Data to process: Begin

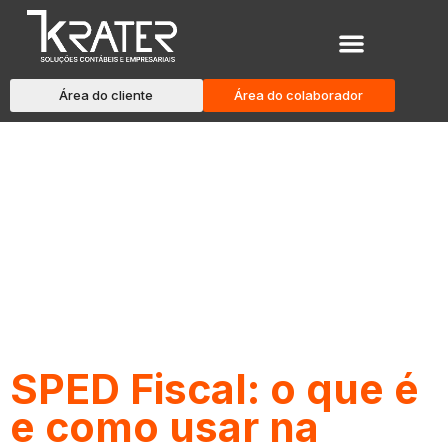
Área do cliente
Área do colaborador
Blog
SPED Fiscal: o que é
e como usar na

Data to process: End

→ **Exercise aim**
Would you output each entry exactly and leave the pictures behind?

→ **Response to the task**
Área do cliente
Área do colaborador
Blog
SPED Fiscal: o que é
e como usar na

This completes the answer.